At the Finnish music panel I wrote down a slew of names of Finnish postminimalists to look up: Petri Kuljuntausta (whom I enjoyed talking with), Erkki Kurrenniemi, Jan-Olof Mallander, Pekka Jalkanen, Seppo Pohjola, Pekka Kuusisto, Adina Dumitrescu, Pehr Hendrik Nordgren, and of course Juhani Nuorvala, who co-directed the conference with John Richardson. None of us could make head or tail of the language. It seems that, despite some early appearances in Helsinki by Glass and Reich, minimalism and its offshoots have gained a foothold in Finland only in the last decade, largely thanks to Juhani’s efforts.

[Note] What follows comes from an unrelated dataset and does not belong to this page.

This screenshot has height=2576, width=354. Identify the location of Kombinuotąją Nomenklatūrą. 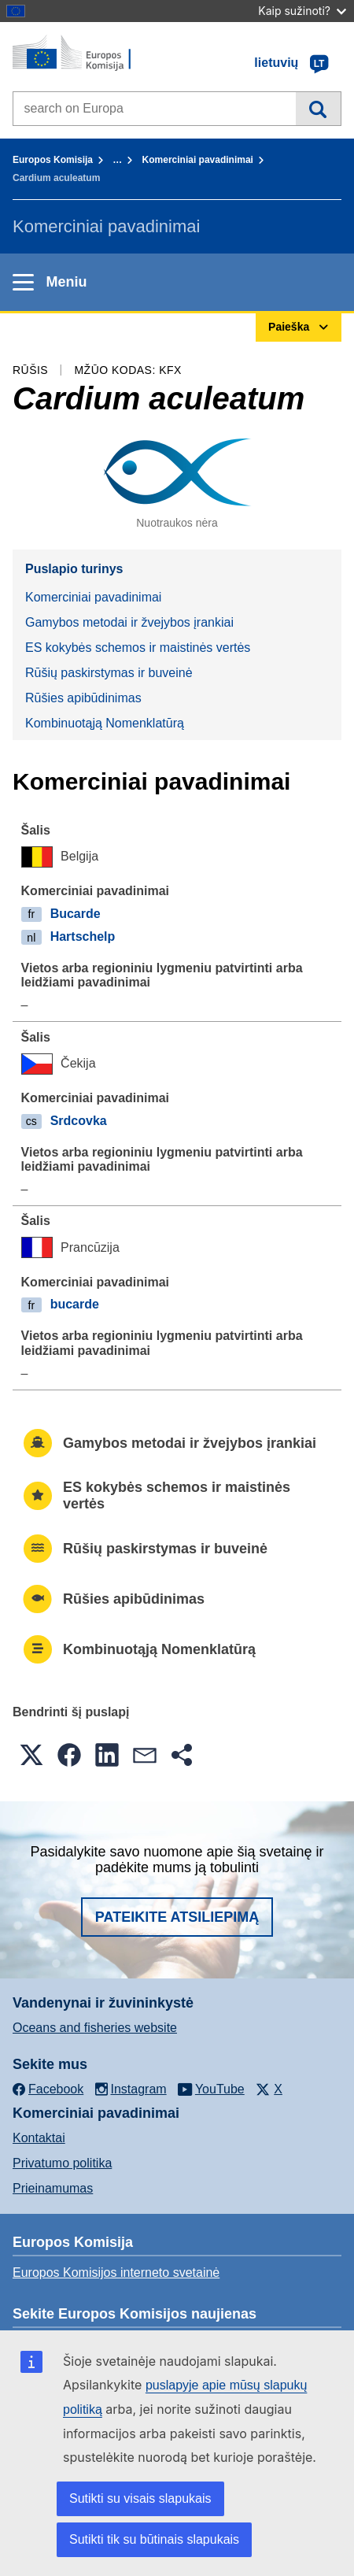 (104, 723).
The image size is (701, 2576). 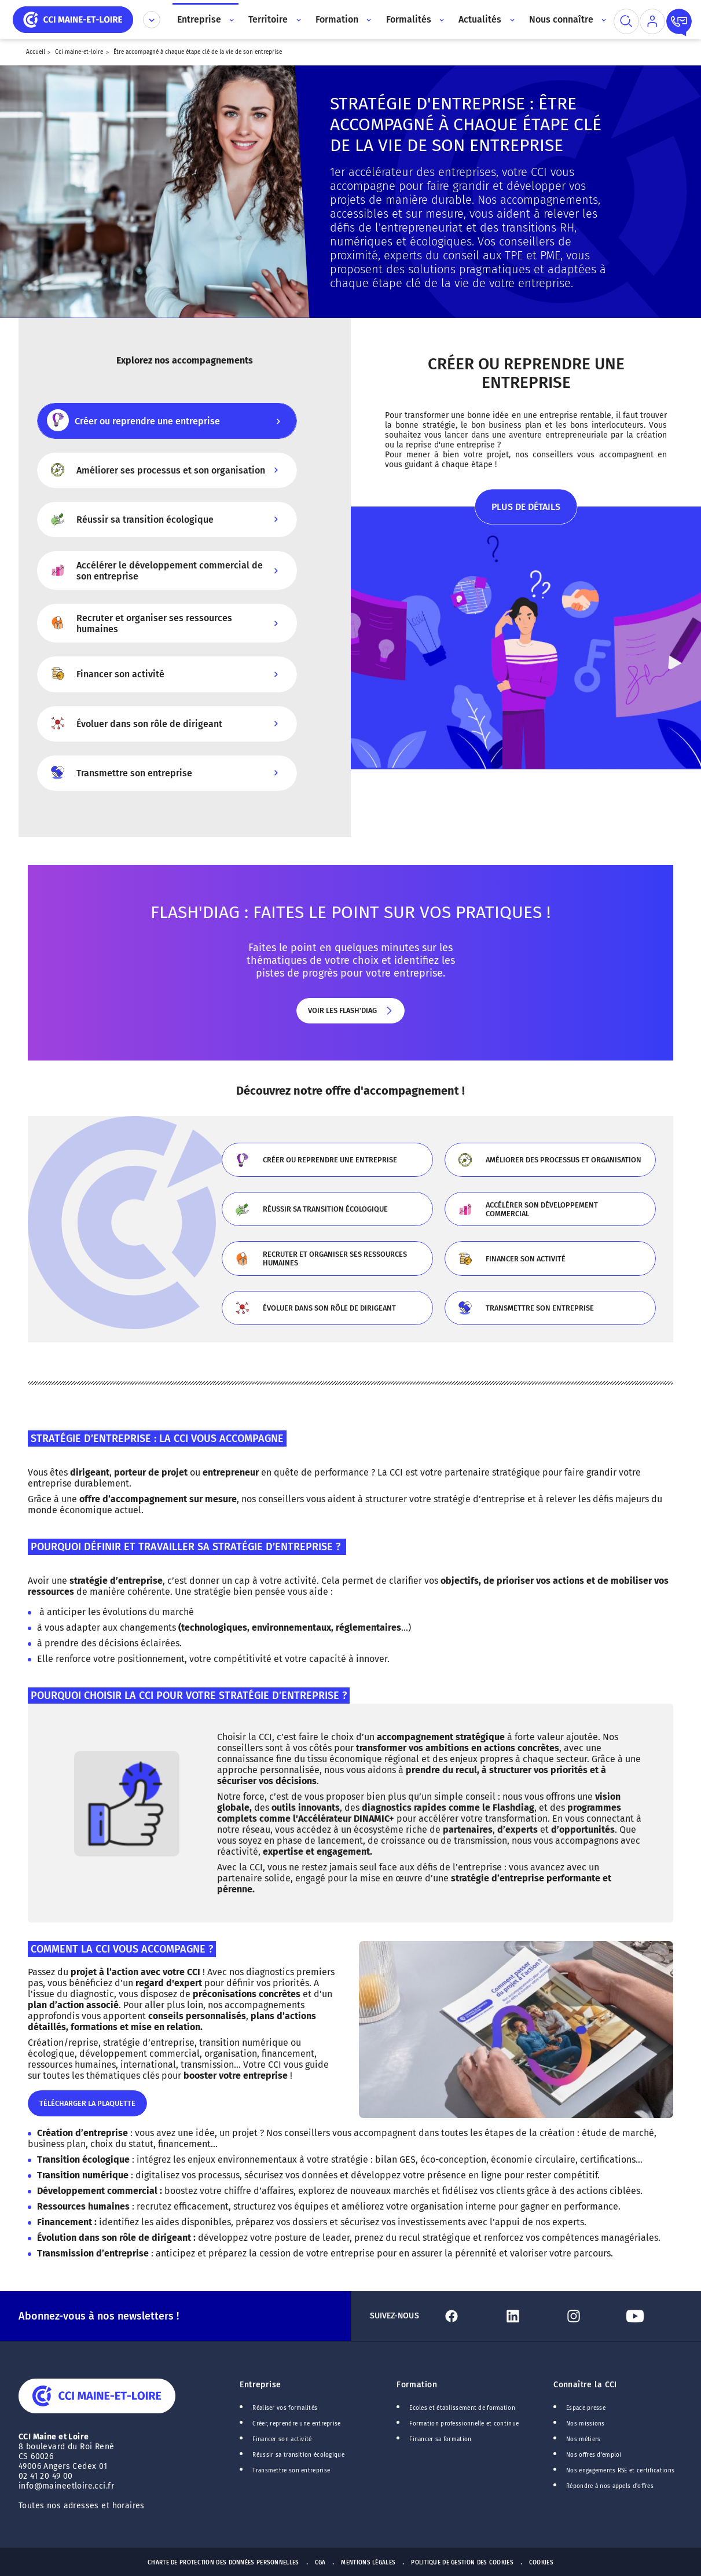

Here, waiting for the bus from Turku to Helsinki, are Justin Rito (whose paper was on David Lang), Joy and Andrew Granade just past him, Juhani with the glasses, and musicologist Robert Fink and wife in the back:
The Sixth International Conference is now tentatively scheduled for June of 2017 in Knoxville, Tennessee, in connection with the Nief-Norf festival run by Andrew Bliss. It gives me something to look forward to. The passage of my life is measured out in minimalism conferences.